Could you write out every record below exactly, leaving out any pictures?

═════ Provided data ═════

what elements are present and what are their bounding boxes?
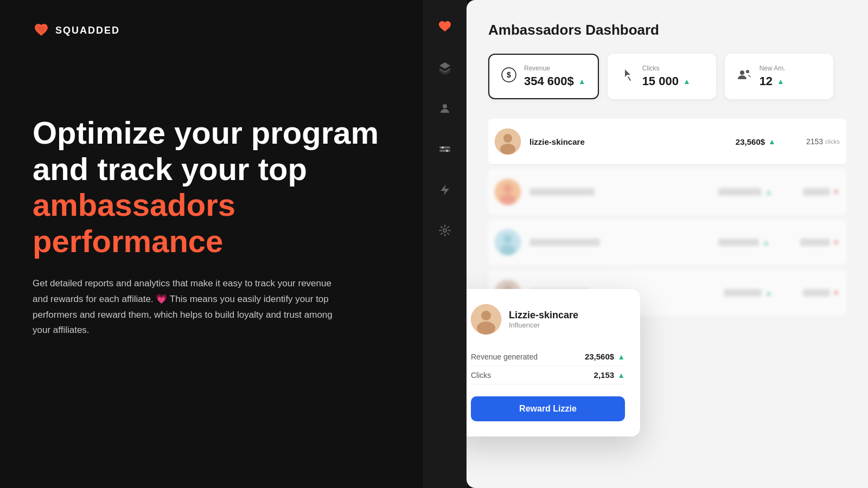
- svg-point-8: [740, 70, 744, 75]
- dashboard-panel: Ambassadors Dashboard $ Revenue 354 600$…: [467, 0, 868, 488]
- popup-clicks-label: Clicks: [471, 371, 491, 380]
- logo-icon: [33, 22, 50, 39]
- clicks-icon: [620, 67, 635, 86]
- brand-name: SQUADDED: [55, 25, 120, 36]
- popup-stats: Revenue generated 23,560$ ▲ Clicks 2,153…: [471, 348, 625, 384]
- ambassador-name-blurred-3: [529, 239, 600, 246]
- hero-description: Get detailed reports and analytics that …: [33, 276, 347, 339]
- new-ambassadors-label: New Am.: [760, 65, 786, 72]
- popup-header: Lizzie-skincare Influencer: [471, 304, 625, 335]
- svg-point-17: [503, 235, 512, 243]
- ambassador-row-2: ▲ ▼: [488, 169, 846, 215]
- popup-clicks-row: Clicks 2,153 ▲: [471, 366, 625, 384]
- new-ambassadors-icon: [737, 67, 752, 86]
- ambassador-clicks-lizzie: 2153 clicks: [806, 137, 840, 146]
- svg-rect-1: [439, 146, 450, 149]
- revenue-icon: $: [501, 67, 516, 86]
- ambassador-clicks-blurred-3: ▼: [800, 238, 840, 247]
- right-section: Ambassadors Dashboard $ Revenue 354 600$…: [423, 0, 868, 488]
- svg-text:$: $: [507, 70, 511, 79]
- new-ambassadors-value: 12 ▲: [760, 74, 786, 88]
- sidebar-item-gear[interactable]: [434, 220, 456, 241]
- clicks-trend-icon: ▲: [683, 77, 691, 86]
- ambassador-row-3: ▲ ▼: [488, 220, 846, 266]
- dashboard-title: Ambassadors Dashboard: [488, 22, 846, 38]
- svg-point-5: [443, 229, 446, 232]
- svg-point-0: [443, 104, 447, 108]
- popup-card: Lizzie-skincare Influencer Revenue gener…: [467, 289, 640, 436]
- popup-revenue-trend: ▲: [617, 352, 625, 361]
- clicks-value: 15 000 ▲: [642, 74, 691, 88]
- revenue-trend-icon: ▲: [578, 77, 586, 86]
- revenue-trend-lizzie: ▲: [768, 137, 776, 146]
- hero-heading: Optimize your program and track your top…: [33, 115, 412, 260]
- popup-revenue-row: Revenue generated 23,560$ ▲: [471, 348, 625, 366]
- new-ambassadors-trend-icon: ▲: [777, 77, 784, 86]
- left-section: SQUADDED Optimize your program and track…: [0, 0, 445, 488]
- ambassador-clicks-blurred-2: ▼: [803, 188, 840, 196]
- svg-point-24: [477, 322, 495, 335]
- svg-rect-2: [439, 150, 450, 152]
- svg-point-3: [442, 146, 444, 149]
- popup-revenue-label: Revenue generated: [471, 352, 538, 361]
- ambassador-name-lizzie: lizzie-skincare: [529, 137, 616, 146]
- sidebar-item-users[interactable]: [434, 98, 456, 119]
- clicks-label: Clicks: [642, 65, 691, 72]
- ambassador-revenue-blurred-4: ▲: [724, 288, 773, 297]
- ambassador-revenue-blurred-3: ▲: [718, 238, 770, 247]
- sidebar-item-boost[interactable]: [434, 179, 456, 201]
- ambassador-clicks-blurred-4: ▼: [803, 288, 840, 297]
- stat-card-new-ambassadors: New Am. 12 ▲: [725, 54, 833, 99]
- stat-card-clicks: Clicks 15 000 ▲: [608, 54, 716, 99]
- popup-revenue-value: 23,560$ ▲: [585, 352, 625, 361]
- svg-point-9: [746, 70, 749, 73]
- ambassador-revenue-lizzie: 23,560$ ▲: [736, 137, 776, 146]
- sidebar-item-home[interactable]: [434, 16, 456, 38]
- ambassador-row-lizzie[interactable]: lizzie-skincare 23,560$ ▲ 2153 clicks: [488, 119, 846, 165]
- popup-clicks-value: 2,153 ▲: [594, 370, 625, 380]
- sidebar: [423, 0, 467, 488]
- popup-name: Lizzie-skincare: [509, 310, 578, 321]
- ambassador-name-blurred-2: [529, 188, 595, 196]
- revenue-value: 354 600$ ▲: [524, 74, 586, 88]
- ambassador-avatar-3: [495, 229, 521, 255]
- ambassador-avatar-2: [495, 179, 521, 205]
- popup-clicks-trend: ▲: [617, 371, 625, 380]
- popup-role: Influencer: [509, 321, 578, 329]
- stats-row: $ Revenue 354 600$ ▲: [488, 54, 846, 99]
- stat-card-revenue: $ Revenue 354 600$ ▲: [488, 54, 599, 99]
- svg-point-23: [481, 311, 491, 320]
- svg-point-12: [500, 144, 515, 155]
- svg-point-14: [503, 184, 512, 193]
- reward-button[interactable]: Reward Lizzie: [471, 396, 625, 421]
- popup-avatar: [471, 304, 501, 335]
- svg-point-18: [500, 245, 515, 255]
- svg-point-11: [503, 134, 512, 143]
- ambassador-revenue-blurred-2: ▲: [718, 188, 773, 196]
- sidebar-item-settings[interactable]: [434, 138, 456, 160]
- sidebar-item-layers[interactable]: [434, 57, 456, 79]
- revenue-label: Revenue: [524, 65, 586, 72]
- logo-area: SQUADDED: [33, 22, 412, 39]
- ambassador-avatar-lizzie: [495, 129, 521, 155]
- svg-point-15: [500, 194, 515, 205]
- svg-point-4: [446, 150, 448, 152]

═════

Answer space:
what elements are present and what are their bounding boxes?
- svg-point-8: [740, 70, 744, 75]
- dashboard-panel: Ambassadors Dashboard $ Revenue 354 600$…: [467, 0, 868, 488]
- popup-clicks-label: Clicks: [471, 371, 491, 380]
- logo-icon: [33, 22, 50, 39]
- clicks-icon: [620, 67, 635, 86]
- brand-name: SQUADDED: [55, 25, 120, 36]
- popup-stats: Revenue generated 23,560$ ▲ Clicks 2,153…: [471, 348, 625, 384]
- ambassador-name-blurred-3: [529, 239, 600, 246]
- hero-description: Get detailed reports and analytics that …: [33, 276, 347, 339]
- new-ambassadors-label: New Am.: [760, 65, 786, 72]
- popup-header: Lizzie-skincare Influencer: [471, 304, 625, 335]
- svg-point-17: [503, 235, 512, 243]
- ambassador-row-2: ▲ ▼: [488, 169, 846, 215]
- popup-clicks-row: Clicks 2,153 ▲: [471, 366, 625, 384]
- new-ambassadors-icon: [737, 67, 752, 86]
- ambassador-clicks-lizzie: 2153 clicks: [806, 137, 840, 146]
- svg-rect-1: [439, 146, 450, 149]
- revenue-icon: $: [501, 67, 516, 86]
- ambassador-clicks-blurred-3: ▼: [800, 238, 840, 247]
- right-section: Ambassadors Dashboard $ Revenue 354 600$…: [423, 0, 868, 488]
- svg-text:$: $: [507, 70, 511, 79]
- new-ambassadors-value: 12 ▲: [760, 74, 786, 88]
- sidebar-item-gear[interactable]: [434, 220, 456, 241]
- clicks-trend-icon: ▲: [683, 77, 691, 86]
- ambassador-row-3: ▲ ▼: [488, 220, 846, 266]
- dashboard-title: Ambassadors Dashboard: [488, 22, 846, 38]
- svg-point-5: [443, 229, 446, 232]
- svg-point-0: [443, 104, 447, 108]
- popup-card: Lizzie-skincare Influencer Revenue gener…: [467, 289, 640, 436]
- popup-revenue-trend: ▲: [617, 352, 625, 361]
- clicks-value: 15 000 ▲: [642, 74, 691, 88]
- revenue-trend-icon: ▲: [578, 77, 586, 86]
- revenue-trend-lizzie: ▲: [768, 137, 776, 146]
- hero-heading: Optimize your program and track your top…: [33, 115, 412, 260]
- popup-revenue-row: Revenue generated 23,560$ ▲: [471, 348, 625, 366]
- new-ambassadors-trend-icon: ▲: [777, 77, 784, 86]
- left-section: SQUADDED Optimize your program and track…: [0, 0, 445, 488]
- ambassador-clicks-blurred-2: ▼: [803, 188, 840, 196]
- svg-point-24: [477, 322, 495, 335]
- svg-rect-2: [439, 150, 450, 152]
- svg-point-3: [442, 146, 444, 149]
- popup-revenue-label: Revenue generated: [471, 352, 538, 361]
- ambassador-name-lizzie: lizzie-skincare: [529, 137, 616, 146]
- sidebar-item-users[interactable]: [434, 98, 456, 119]
- clicks-label: Clicks: [642, 65, 691, 72]
- ambassador-revenue-blurred-4: ▲: [724, 288, 773, 297]
- ambassador-revenue-blurred-3: ▲: [718, 238, 770, 247]
- sidebar-item-boost[interactable]: [434, 179, 456, 201]
- ambassador-clicks-blurred-4: ▼: [803, 288, 840, 297]
- stat-card-new-ambassadors: New Am. 12 ▲: [725, 54, 833, 99]
- stat-card-clicks: Clicks 15 000 ▲: [608, 54, 716, 99]
- popup-revenue-value: 23,560$ ▲: [585, 352, 625, 361]
- svg-point-9: [746, 70, 749, 73]
- ambassador-revenue-lizzie: 23,560$ ▲: [736, 137, 776, 146]
- sidebar-item-home[interactable]: [434, 16, 456, 38]
- ambassador-row-lizzie[interactable]: lizzie-skincare 23,560$ ▲ 2153 clicks: [488, 119, 846, 165]
- popup-clicks-value: 2,153 ▲: [594, 370, 625, 380]
- sidebar: [423, 0, 467, 488]
- popup-name: Lizzie-skincare: [509, 310, 578, 321]
- ambassador-name-blurred-2: [529, 188, 595, 196]
- revenue-value: 354 600$ ▲: [524, 74, 586, 88]
- ambassador-avatar-3: [495, 229, 521, 255]
- ambassador-avatar-2: [495, 179, 521, 205]
- popup-clicks-trend: ▲: [617, 371, 625, 380]
- popup-role: Influencer: [509, 321, 578, 329]
- stats-row: $ Revenue 354 600$ ▲: [488, 54, 846, 99]
- stat-card-revenue: $ Revenue 354 600$ ▲: [488, 54, 599, 99]
- svg-point-23: [481, 311, 491, 320]
- svg-point-12: [500, 144, 515, 155]
- svg-point-14: [503, 184, 512, 193]
- reward-button[interactable]: Reward Lizzie: [471, 396, 625, 421]
- popup-avatar: [471, 304, 501, 335]
- svg-point-18: [500, 245, 515, 255]
- svg-point-11: [503, 134, 512, 143]
- ambassador-revenue-blurred-2: ▲: [718, 188, 773, 196]
- sidebar-item-settings[interactable]: [434, 138, 456, 160]
- sidebar-item-layers[interactable]: [434, 57, 456, 79]
- revenue-label: Revenue: [524, 65, 586, 72]
- logo-area: SQUADDED: [33, 22, 412, 39]
- ambassador-avatar-lizzie: [495, 129, 521, 155]
- svg-point-15: [500, 194, 515, 205]
- svg-point-4: [446, 150, 448, 152]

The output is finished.